Il quale è ormai indifendibile, ma pur di rimanere nelle sue grazie (e conservare il posto) i suoi méntori si coprono di ridicolo. Non se ne rendono conto perché, a forza di mentire, si prendono così sul serio che hanno perso completamente la capacità di ironizzare su se stessi. Scriveva Italo Svevo in Senilità: "Emilio si lagnò del suo destino con un'ironia di se stesso che toglieva ogni ridicolo da lui". E' il pudore che ti fa avvertire il limite nel modo di comportarsi e ti preserva dal provare vergogna. Se avverti di averlo superato, l'escamotage è ironizzare di te stesso. Riderci su insieme ad un altro è una sorta di autodenuncia pubblica, un autoridimensionamento che ti fa onore (tanto che non appari ridicolo, ma divertente) e ha più valore di una confessione ad un prete con relativa penitenza privata, che implica sempre un'accettazione passiva di un comandamento superiore al fine di lavarsi la coscienza. Cosa che non ha quasi più nessuno, appunto perché non è una cosa materiale e non serve; provane sia che, come lamenta il Vaticano, non si confessa quasi più nessuno. La maggior parte della gente, che va a messa, fa direttamente la comunione: si vede che ha la coscienza autopulente. Questo tipo di persone non è capace di fare dello spirito su se stesso, perché teme di mettersi in discussione (sapendo che sta trasgredendo ad un ordine morale). Insomma è della stessa pasta del Nostro. Dio li fa e poi li accoppia. O quantomeno li impecorisce, così lo seguono docilmente.

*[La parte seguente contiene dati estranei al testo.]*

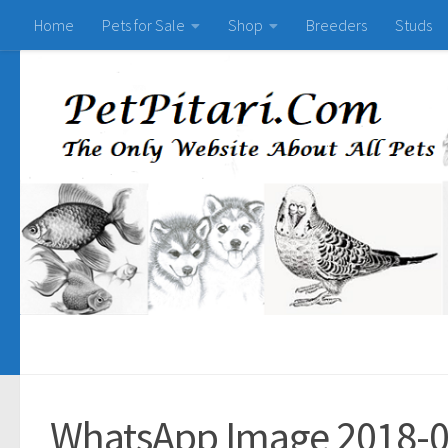
Home
Pets for Sale
Shop
Breeders
Studs
WhatsApp Image 2018-0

Indifendibile, dicevamo. Le foto nella villa in Sardegna di un finto matrimonio contratto dal premier con una velina, in presenza di altre in qualità di damigelle, (foto che sarebbero in possesso di un giornale spagnolo) mi paiono l'apoteosi del suo delirio di onnipotenza da becero imperatore romano. I romani avevano mutuato dal teatro greco antico l'apoteosi, che era la trasformazione finale dell'eroe in divinità con effetti scenici atti a destare meraviglia.
Il premier mi ricorda anche Maria Antonietta: per evadere dalla rigida etichetta di corte, si era fatta costruire a fianco della reggia di Versailles il Petit Trianon, una tenuta dove con la sua cricca di amici recitava la vita: c'erano casette di legno dove simulava la vita dei contadini austriaci: mungeva le mucche, ecc.  Poco dopo è finita al patibolo...

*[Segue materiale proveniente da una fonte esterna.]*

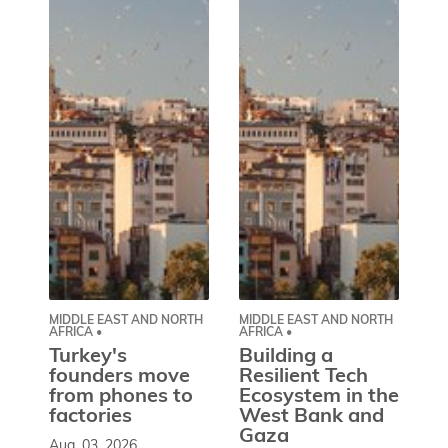
MIDDLE EAST AND NORTH
MIDDLE EAST AND NORTH
CE
AFRICA •
AFRICA •
EU
Turkey's
Building a
W
founders move
Resilient Tech
b
from phones to
Ecosystem in the
l
factories
West Bank and
d
Gaza
Aug. 03, 2026
So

Invece qua finisce a puttane per D'Alema che ha profetizzato una "scossa al governo", poi concretizzatasi nell'indagine della procura di Bari su presunti pagamenti a belle ragazze per partecipare alle feste del premier. Pura utopia di stampo comunista voler dimostrare un'associazione a delinquere finalizzata alla prostituzione che facesse capo al premier. Primo, perché se uno m'invita in Sardegna ed è un cavaliere, e B. si fregia di questo titolo, mi manda un biglietto per raggiungerlo o mi porta con un suo mezzo. Inoltre pagare per B., lo ripeto, è solo un modo di fare proseliti, uomini o donne che siano.
 "Spazzatura - ha gridato Berlusconi all'opposizione. - "Spazzerò via anche questa, come quella di Napoli". Ma chi ce l'ha messa se non lui?

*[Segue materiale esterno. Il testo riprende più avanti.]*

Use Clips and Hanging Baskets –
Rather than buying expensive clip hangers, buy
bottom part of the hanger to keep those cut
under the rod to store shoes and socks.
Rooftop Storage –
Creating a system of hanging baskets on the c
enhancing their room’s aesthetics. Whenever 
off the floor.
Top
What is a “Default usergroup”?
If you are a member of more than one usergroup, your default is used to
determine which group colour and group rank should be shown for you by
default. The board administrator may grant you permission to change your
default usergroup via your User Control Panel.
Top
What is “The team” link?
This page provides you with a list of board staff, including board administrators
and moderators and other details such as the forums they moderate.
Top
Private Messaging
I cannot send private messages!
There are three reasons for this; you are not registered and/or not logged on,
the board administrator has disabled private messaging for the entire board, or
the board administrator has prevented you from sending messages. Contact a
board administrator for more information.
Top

Dei tre valori fondanti dello stato moderno  - uguaglianza, fratellanza, libertà - sono rimaste solo parole senza significato di cui ognuno si serve a suo uso e consumo. Ma proprio perché uguaglianza e fratellanza sono principi calpestati da tutti, la libertà di tutti rischia di essere spazzata via da uno solo.